**WORK ORDER**
Every entry should be reproduced precisely, with each picture left out.

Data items
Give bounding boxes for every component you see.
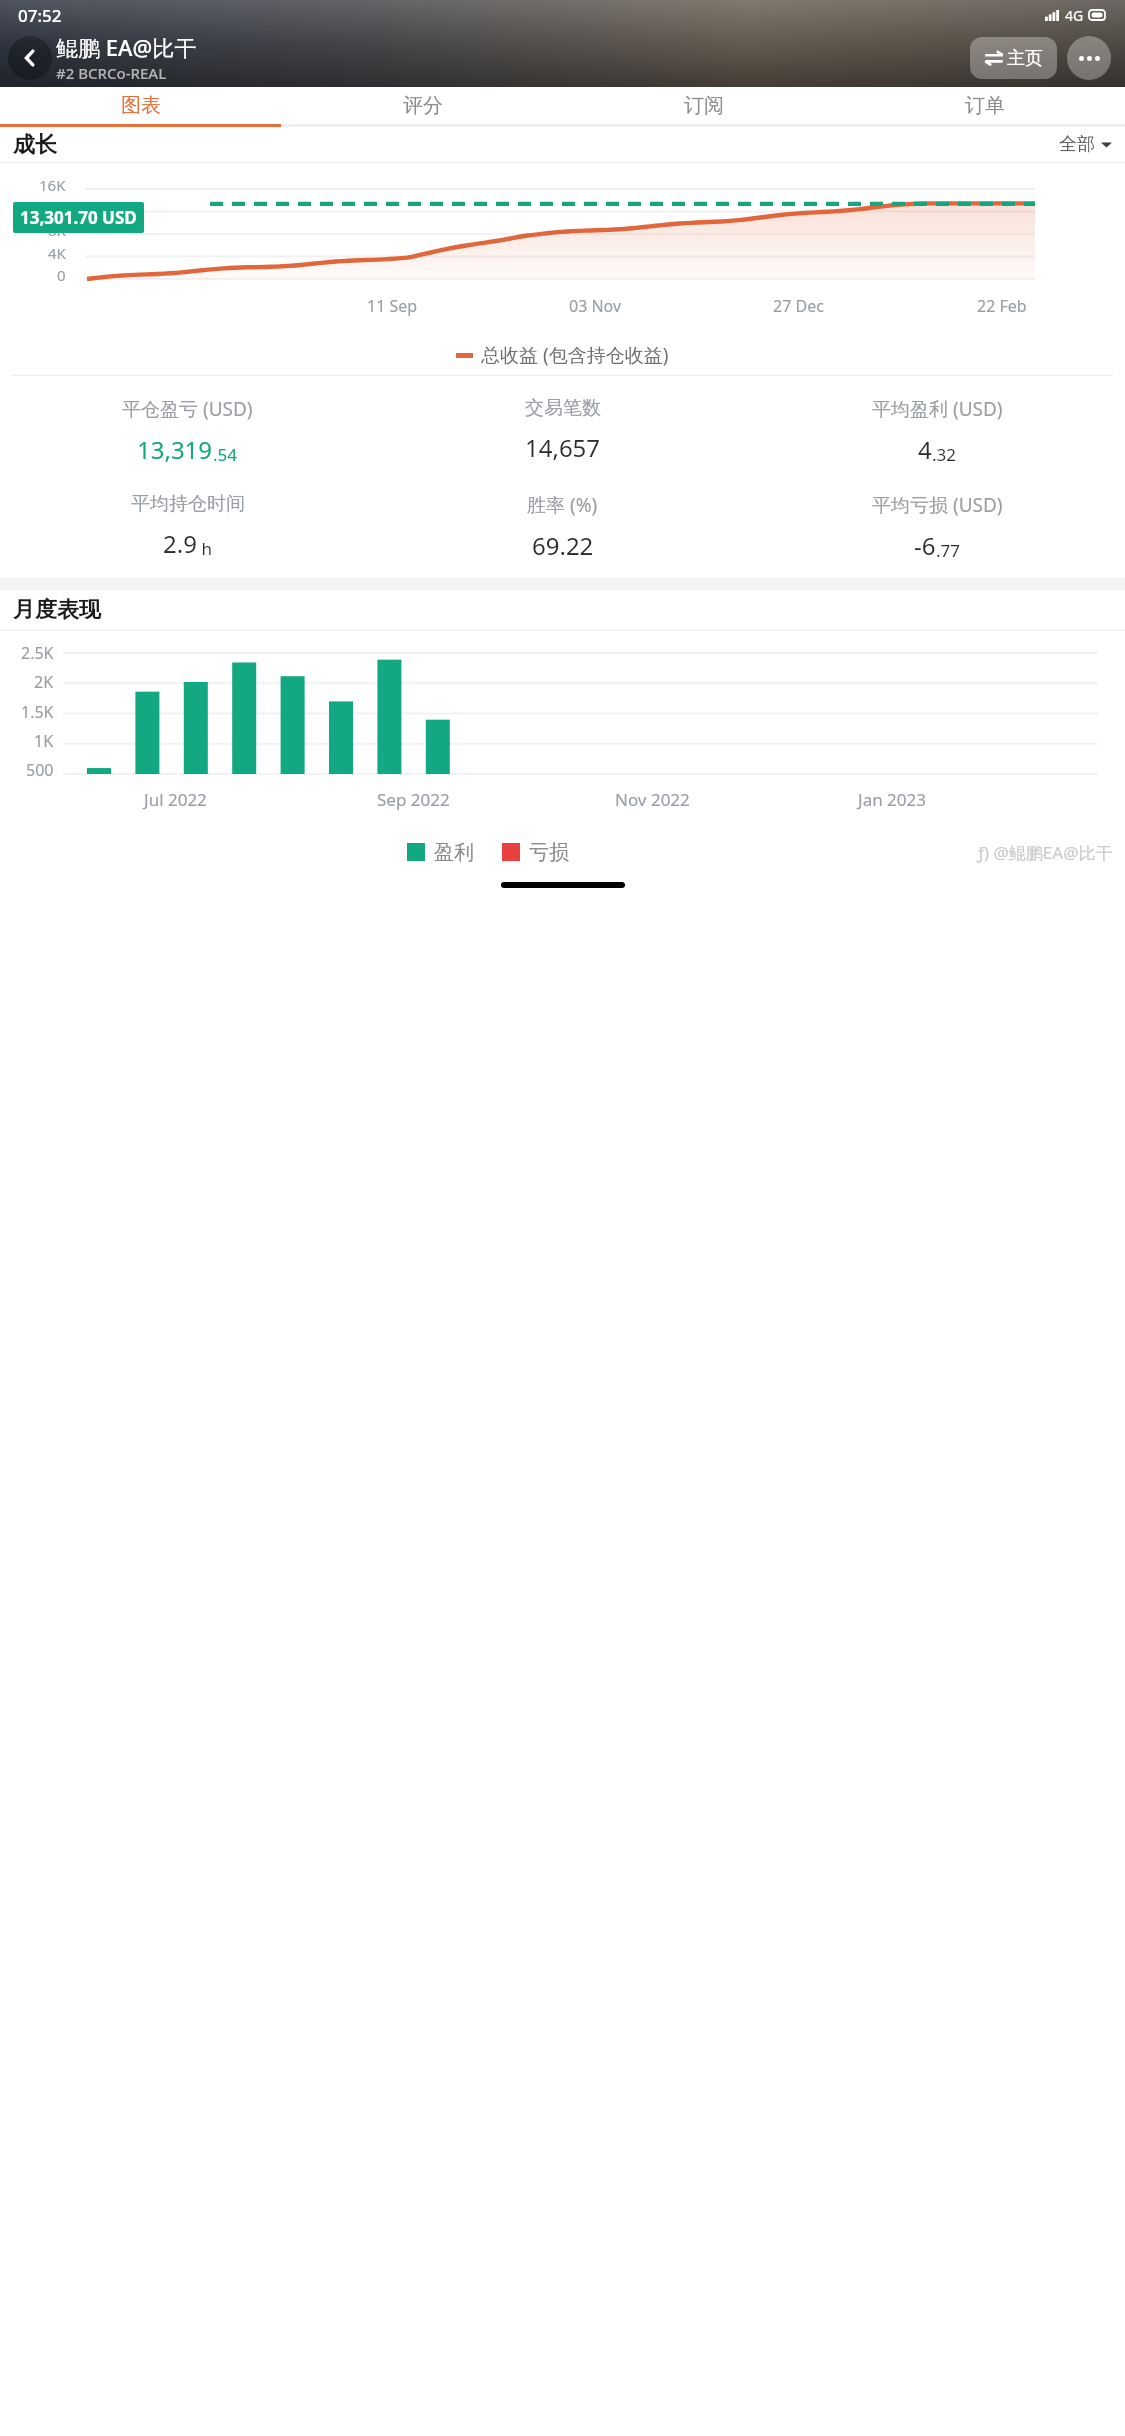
button[interactable]: Back [8,36,52,80]
staticText: 评分 [403,93,443,118]
staticText: ƒ) @鲲鹏EA@比干 [977,841,1113,864]
staticText: 07:52 [18,4,62,27]
staticText: 月度表现 [13,596,101,624]
staticText: 1.5K [21,701,54,723]
staticText: 全部 [1059,133,1095,156]
staticText: 胜率 (%) [527,492,598,518]
staticText: h [197,537,212,560]
staticText: -6 [914,529,936,562]
staticText: 69.22 [532,529,594,562]
staticText: 2.5K [21,642,54,664]
staticText: .54 [213,443,238,466]
staticText: 8K [48,220,66,240]
staticText: .32 [932,443,957,466]
button[interactable]: 图表 [0,87,282,124]
staticText: 1K [34,730,54,752]
staticText: Jan 2023 [858,788,926,811]
staticText: 22 Feb [977,295,1027,317]
staticText: 亏损 [529,840,569,865]
staticText: 500 [26,759,54,781]
staticText: 14,657 [525,431,601,464]
staticText: 主页 [1007,47,1043,70]
staticText: 0 [57,265,66,285]
staticText: 2.9 [163,527,197,560]
staticText: 订阅 [684,93,724,118]
staticText: #2 BCRCo-REAL [56,63,167,83]
button[interactable]: 订单 [844,87,1125,124]
staticText: 成长 [13,131,57,159]
staticText: 13,301.70 USD [20,206,137,229]
staticText: 12K [39,198,66,218]
staticText: 图表 [121,93,161,118]
staticText: 4G [1065,6,1084,25]
staticText: 27 Dec [773,295,824,317]
staticText: Nov 2022 [615,788,690,811]
staticText: 平仓盈亏 (USD) [122,396,253,422]
staticText: 2K [34,671,54,693]
staticText: 03 Nov [569,295,622,317]
staticText: 盈利 [434,840,474,865]
staticText: 交易笔数 [525,396,601,420]
staticText: .77 [936,539,961,562]
staticText: 平均持仓时间 [131,492,245,516]
staticText: 4 [918,433,932,466]
button[interactable]: 主页 [970,37,1057,79]
button[interactable]: 订阅 [563,87,844,124]
staticText: 平均盈利 (USD) [872,396,1003,422]
staticText: 总收益 (包含持仓收益) [481,342,669,368]
button[interactable]: 全部 [1059,133,1112,156]
button[interactable]: More options [1067,36,1111,80]
staticText: 鲲鹏 EA@比干 [56,32,197,62]
staticText: 16K [39,175,66,195]
staticText: 平均亏损 (USD) [872,492,1003,518]
button[interactable]: 评分 [282,87,563,124]
staticText: 11 Sep [367,295,418,317]
staticText: 4K [48,243,66,263]
staticText: Jul 2022 [144,788,207,811]
staticText: Sep 2022 [377,788,450,811]
staticText: 13,319 [137,433,213,466]
staticText: 订单 [965,93,1005,118]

**EXPECTED ANSWER**
Give bounding boxes for every component you see.
button[interactable]: Back [8,36,52,80]
staticText: 评分 [403,93,443,118]
staticText: ƒ) @鲲鹏EA@比干 [977,841,1113,864]
staticText: 07:52 [18,4,62,27]
staticText: 月度表现 [13,596,101,624]
staticText: 1.5K [21,701,54,723]
staticText: 全部 [1059,133,1095,156]
staticText: 胜率 (%) [527,492,598,518]
staticText: h [197,537,212,560]
staticText: -6 [914,529,936,562]
staticText: 69.22 [532,529,594,562]
staticText: 2.5K [21,642,54,664]
staticText: .54 [213,443,238,466]
staticText: 8K [48,220,66,240]
staticText: .32 [932,443,957,466]
button[interactable]: 图表 [0,87,282,124]
staticText: 1K [34,730,54,752]
staticText: Jan 2023 [858,788,926,811]
staticText: 22 Feb [977,295,1027,317]
staticText: 亏损 [529,840,569,865]
staticText: 500 [26,759,54,781]
staticText: 14,657 [525,431,601,464]
staticText: 主页 [1007,47,1043,70]
staticText: 0 [57,265,66,285]
staticText: 2.9 [163,527,197,560]
staticText: 订阅 [684,93,724,118]
staticText: #2 BCRCo-REAL [56,63,167,83]
button[interactable]: 订单 [844,87,1125,124]
staticText: 成长 [13,131,57,159]
staticText: 13,301.70 USD [20,206,137,229]
staticText: 12K [39,198,66,218]
staticText: 图表 [121,93,161,118]
staticText: 4G [1065,6,1084,25]
staticText: 27 Dec [773,295,824,317]
staticText: Nov 2022 [615,788,690,811]
staticText: 平仓盈亏 (USD) [122,396,253,422]
staticText: 2K [34,671,54,693]
staticText: 03 Nov [569,295,622,317]
staticText: 盈利 [434,840,474,865]
staticText: 交易笔数 [525,396,601,420]
staticText: .77 [936,539,961,562]
staticText: 平均持仓时间 [131,492,245,516]
staticText: 4 [918,433,932,466]
button[interactable]: 主页 [970,37,1057,79]
button[interactable]: 订阅 [563,87,844,124]
staticText: 平均盈利 (USD) [872,396,1003,422]
staticText: 总收益 (包含持仓收益) [481,342,669,368]
button[interactable]: 全部 [1059,133,1112,156]
button[interactable]: More options [1067,36,1111,80]
staticText: 鲲鹏 EA@比干 [56,32,197,62]
staticText: 16K [39,175,66,195]
staticText: 平均亏损 (USD) [872,492,1003,518]
button[interactable]: 评分 [282,87,563,124]
staticText: 11 Sep [367,295,418,317]
staticText: 4K [48,243,66,263]
staticText: Jul 2022 [144,788,207,811]
staticText: Sep 2022 [377,788,450,811]
staticText: 13,319 [137,433,213,466]
staticText: 订单 [965,93,1005,118]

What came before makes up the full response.